A more enlightened fallacy, and a more dangerous one, is due to the supposition that religion can be defined exclusively in terms of some department of human nature. There have been descriptions of religion in terms of feeling, intellect, and conduct respectively. But it is always easy to overthrow such a description, by raising the question of its application to evidently religious experiences that belong to some other aspect of life. Religion is not feeling, because there are many phlegmatic, God-fearing men whose religion consists in good works. Religion is not conduct, for there are many mystics whose very religion is withdrawal from the field of action. Religion is not intellection, for no one has ever been able to formulate a creed that is common to all religions. Yet without a doubt one must look for the essence of religion in human nature. The present psychological interest in religion has emphasized this truth. How, then, may we describe it in terms of certain constant conditions of human life, and yet escape the abstractness of the facultative method? Modern psychology suggests an answer in demonstrating the interdependence of knowledge, feeling, and volition.[58:2] The perfect case of this unity is belief. The believing experience is cognitive in intent, but practical and emotional as well in content. I believe what I take for granted; and the object of my belief is not merely known, but also felt and acted upon. What I believe expresses itself in my total experience.

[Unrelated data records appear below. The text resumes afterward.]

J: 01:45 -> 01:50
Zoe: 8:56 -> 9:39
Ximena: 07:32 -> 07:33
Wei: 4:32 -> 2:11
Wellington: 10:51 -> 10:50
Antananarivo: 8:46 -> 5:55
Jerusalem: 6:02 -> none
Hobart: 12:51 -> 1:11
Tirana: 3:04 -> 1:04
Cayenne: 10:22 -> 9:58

There is some hope, then, of an adequate definition of the religious experience, if it be regarded as belonging to the psychological type of belief.[58:3] Belief, however, is a broader category than religion. There must be some religious type of believing. An account of religion in terms of believing, and the particular type of it here in question, would, then, constitute the central stem of a psychology of religion, and affords the proper conceptions for a description of the religious experience. Even here the reservation must be made that belief is always more than the believing state, in that it means to be true.[59:4] Hence to complete an account of religion one should consider its object, or its cognitive implications. But this direct treatment of the relation between religion and philosophy must be deferred until in the present chapter we shall have come to appreciate the inwardness of the religious consciousness. To this end we must permit ourselves to be enlightened by the experience of religious people as viewed from within. It is not our opinion of a man's religion that is here in question, but the content and meaning which it has for him.

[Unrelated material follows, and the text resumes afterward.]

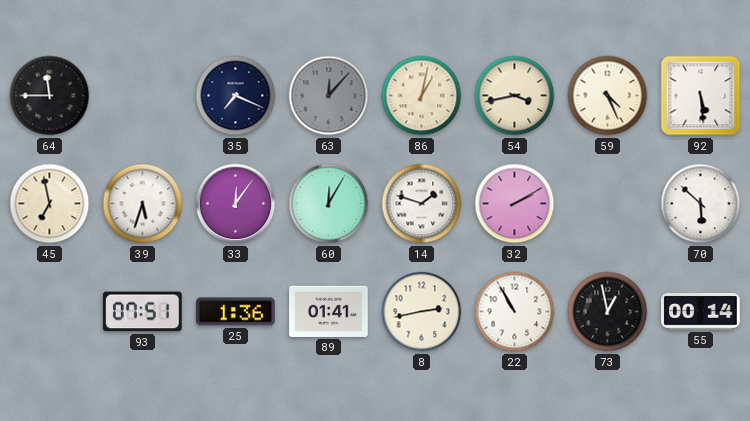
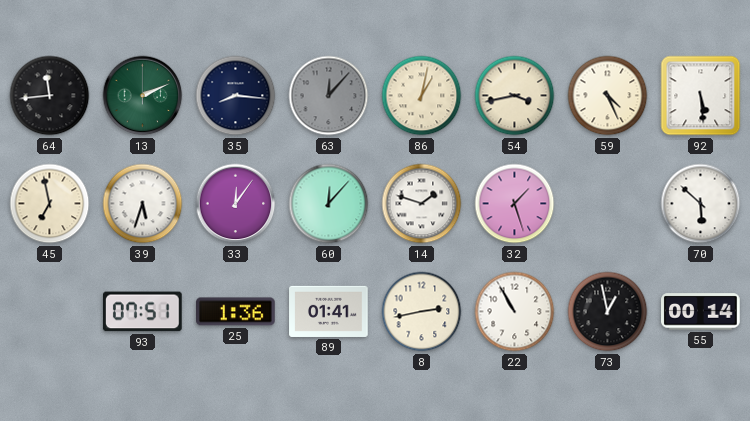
64: 11:45 -> 11:44
13: none -> 2:11
35: 7:19 -> 8:16
60: 12:05 -> 12:07
32: 2:10 -> 1:27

"I would have you," says Fielding, in his "Hearts of Men," "go and kneel beside the Mahommedan as he prays at the sunset hour, and put your heart to his and wait for the echo that will surely come. . . . I would have you go to the hillman smearing the stone with butter that his god may be pleased, to the woman crying to the forest god for her sick child, to the boy before his monks learning to be good. No matter where you go, no matter what the faith is called, if you have the hearing ear, if your heart is in unison with the heart of the world, you will hear always the same song."[59:5]
Religion as Belief.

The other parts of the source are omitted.